Wednesday, June 22, 2011

Decisions, Decisons...

I feel like I need plans...When I was younger I had really bad anxiety issues but felt trapped in myself.  I was shy and insecure and couldn't talk to anyone about what was going on with me.  My mom forced me into counseling, thinking that would help but I found it difficult to open up to a stranger.  I then went to the doctor and they put me on medicine to help with my anxiety.  For close to three months I just stopped caring about things.  Important things.  It kind of felt like someone zapped me and I miraculously wasn't anxious any longer but that I was a shell for a human.  My family picked up on this and told me that they didn't think that the medicine I was on was helping me out in a good way.  So, I weaned myself off of the medicine and never touched it again.  Since then, I have found natural ways to cope with my anxiety.  Sometimes it works and other times, not so much. 
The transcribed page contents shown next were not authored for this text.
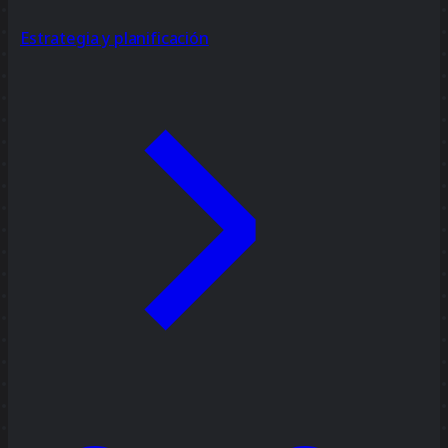
Estrategia y planificación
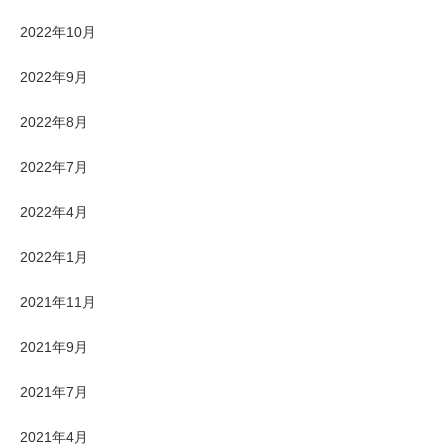
2022年10月
2022年9月
2022年8月
2022年7月
2022年4月
2022年1月
2021年11月
2021年9月
2021年7月
2021年4月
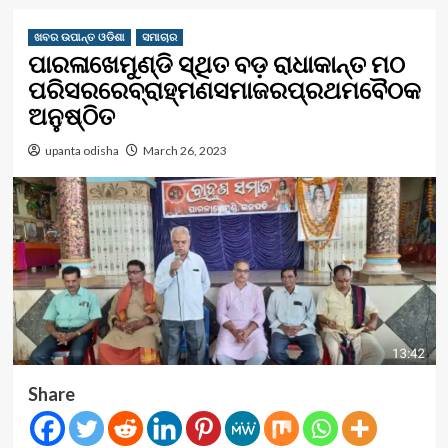
ଖବର ଉପାନ୍ତ ଓଡିଶା
ସମାଚାର
ପାରଳାଖେମୁଣ୍ଡି ସ୍ଥିତ ବଡ଼ ରାଧାକାନ୍ତ ମଠ
ପରିସରରେବ୍ରାହ୍ମଣସମାଜରପ୍ରଥମବୈଠକ
ଅନୁଷ୍ଠିତ
upanta odisha
March 26, 2023
Share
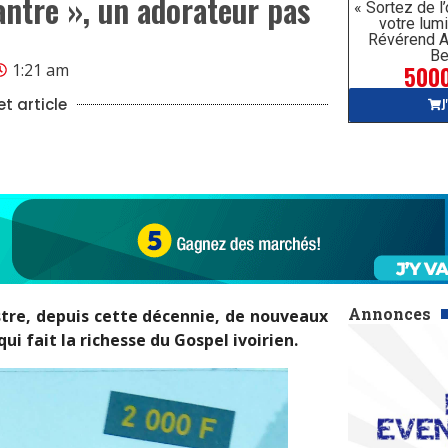
hantre », un adorateur pas
« Sortez de l
votre lumi
Révérend A
Be
5000
1:21 am
J
t article
Annonces
stre, depuis cette décennie, de nouveaux
ui fait la richesse du Gospel ivoirien.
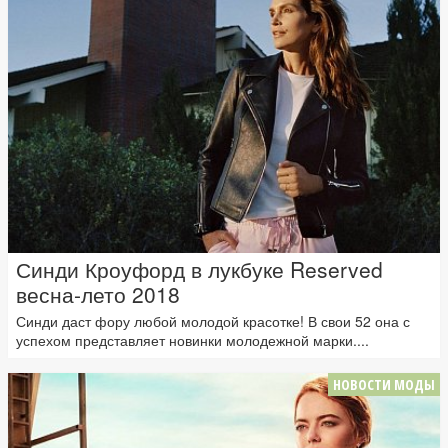
Синди Кроуфорд в лукбуке Reserved
весна-лето 2018
Синди даст фору любой молодой красотке! В свои 52 она с
успехом представляет новинки молодежной марки....
НОВОСТИ МОДЫ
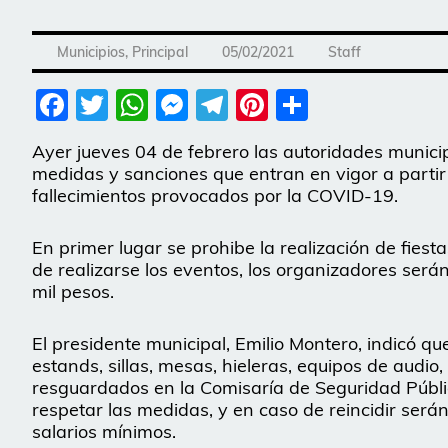
Municipios
,
Principal
05/02/2021
Staff
Facebook
Twitter
WhatsApp
Messenger
Telegram
Pinterest
Share
Ayer jueves 04 de febrero las autoridades munic
medidas y sanciones que entran en vigor a partir
fallecimientos provocados por la COVID-19.
En primer lugar se prohibe la realización de fiesta
de realizarse los eventos, los organizadores ser
mil pesos.
El presidente municipal, Emilio Montero, indicó qu
estands, sillas, mesas, hieleras, equipos de audi
resguardados en la Comisaría de Seguridad Públi
respetar las medidas, y en caso de reincidir ser
salarios mínimos.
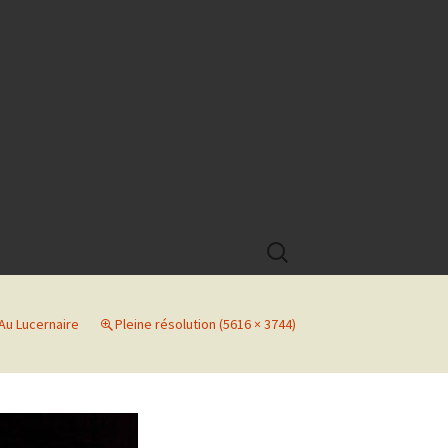
Rechercher :
Au Lucernaire
Pleine résolution (5616 × 3744)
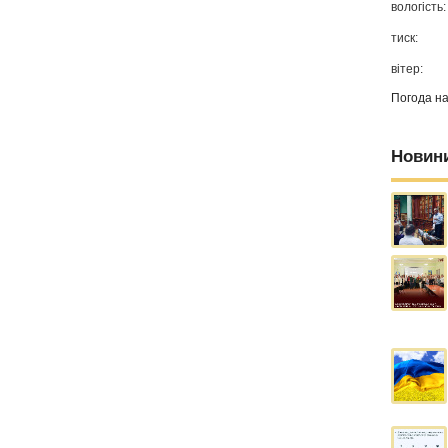
вологість:
тиск:
вітер:
Погода н
Новин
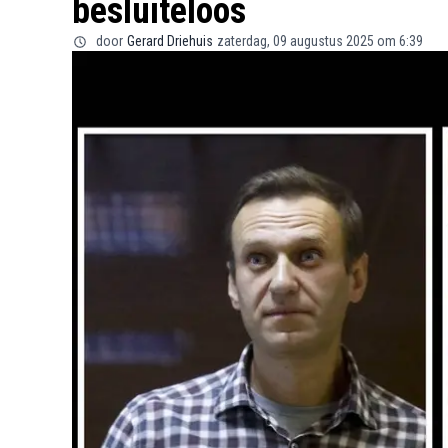
besluiteloos
door
Gerard Driehuis
zaterdag, 09 augustus 2025 om 6:39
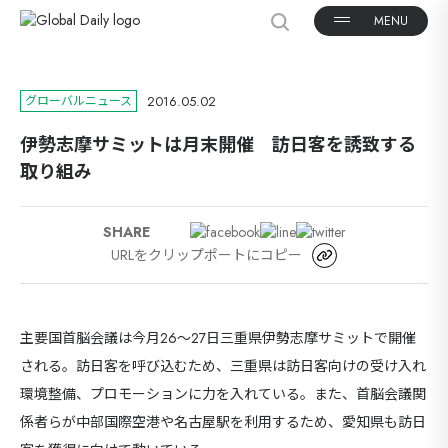
2016.05.02
グローバルニュース
伊勢志摩サミットは月末開催 訪日客を誘致する
取り組み
SHARE
URLをクリップポートにコピー
主要国首脳会議は今月26～27日三重県伊勢志摩サミットで開催
される。訪日客を呼び込むため、三重県は訪日客向けの受け入れ
環境整備、プロモーションに力を入れている。また、首脳会議関
係者らが中部国際空港や名古屋駅を利用するため、愛知県も訪日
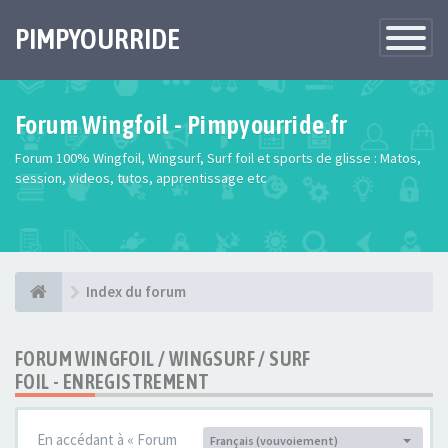
PIMPYOURRIDE
Toggle
Navigatio
Forum Wingfoil - Pimpyourride.fr
Forum 100% Wingfoil, Wingsurf, Surf foil et sports de glisse : Matos,
session, videos, tutos, apprentissage etc
Index du forum
FORUM WINGFOIL / WINGSURF / SURF
FOIL - ENREGISTREMENT
En accédant à « Forum
Français (vouvoiement)
Langue :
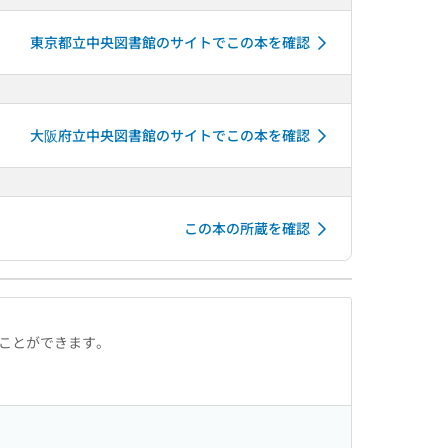
東京都立中央図書館のサイトでこの本を確認
大阪府立中央図書館のサイトでこの本を確認
この本の所蔵を確認
ることができます。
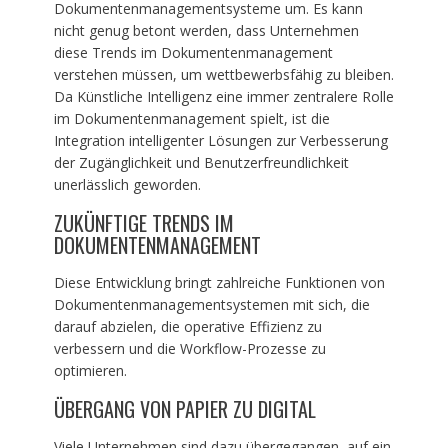
Dokumentenmanagementsysteme um. Es kann
nicht genug betont werden, dass Unternehmen
diese Trends im Dokumentenmanagement
verstehen müssen, um wettbewerbsfähig zu bleiben.
Da Künstliche Intelligenz eine immer zentralere Rolle
im Dokumentenmanagement spielt, ist die
Integration intelligenter Lösungen zur Verbesserung
der Zugänglichkeit und Benutzerfreundlichkeit
unerlässlich geworden.
ZUKÜNFTIGE TRENDS IM
DOKUMENTENMANAGEMENT
Diese Entwicklung bringt zahlreiche Funktionen von
Dokumentenmanagementsystemen mit sich, die
darauf abzielen, die operative Effizienz zu
verbessern und die Workflow-Prozesse zu
optimieren.
ÜBERGANG VON PAPIER ZU DIGITAL
Viele Unternehmen sind dazu übergegangen, auf ein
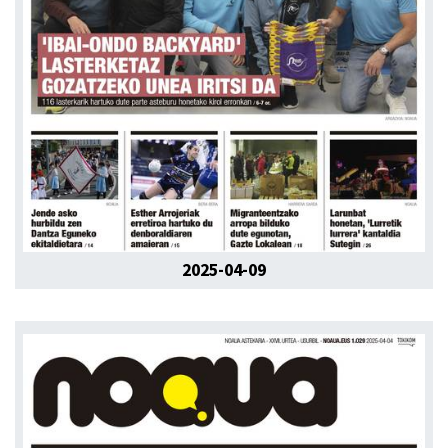
2025-04-09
I make plans when I am unsure about what the future holds.  Even if the plans don't work out, I feel better knowing there is a platform for which to strive.  Plans don't work and then you create new ones.  Right now I have no plan.  My life is one giant cluster f&^*.  I recently found a position on Craigslist that was for an autism teacher in a new center they were opening in the area.  The requirements were a bachelor's degree and preferably in Edu or Psy.  I had quite a few courses in each so I applied, divulging that my degree wasn't in those categories but that my course load had been heavily weighted with those two influences.  I applied.  I honestly didn't think that I would get an interview or that anything would even come of it.  I have been applying at the local library for six years now and have never even received an interview.  But, low and behold, last Wednesday they call and ask me to come in to interview.  I finally felt like maybe this was the direction I needed to take.  I could teach, which is something I would be good at, and feel good about helping make someones life better.  

I interviewed yesterday...The gentleman interviewing me held the bridge of his nose the entire time I answered his questions.  It made me feel like he really just wanted to be finished with the whole process.  He asked if I had been in charge of a classroom before...Ummmm, no.  I clearly stated that I had only ever been a pre school teacher.  I felt inadequate.  Not good enough. 

I graduated cosmetology school in May and have been working at a salon on a work permit since March.  Business is slow on my front.  They say the first year is the hardest, that would be the biggest understatement ever.  Except, that over here in KY where my sister got her license, business is booming.  She is making a killing and going on vacations every month.  Yet another epic fail in the choice department for me.  I make some crappy decisions due to the fact that I am so indecisive.  I'm easily swayed and that isn't a fun life, let me tell ya!

I should have stuck with my plan.  The first one.  The one where I became an elementary teacher and went back to graduate school for library science...
I know those expressions "Life is short" and "you are only young once" make me want to run off and explore and see new places and meet new people but words like "mortgage" and "ruining your credit" have a higher pull over me.  I need a job that would allow me to travel, see new places, meet new friends, and pay my mortgage.  Anyone know what that dream job is titled? I don't either. 

Being poor, I entertain myself quite well without a lot of money.  I have been crafting in excessive amounts.  I read a ton of books, I watch netflix, I have a garden.  All of these things fill the void inside of me.  What should be in that void? I have no idea.  Maybe a sense of purpose. 

I'm gonna get out of the dumpy mood I'm in and go hang out with my Gran.  She always makes me feel better.  I am so blessed to have an amazing family that supports all of the crazy a$% decisions I make and loves me unconditionally.  That is my good fortune.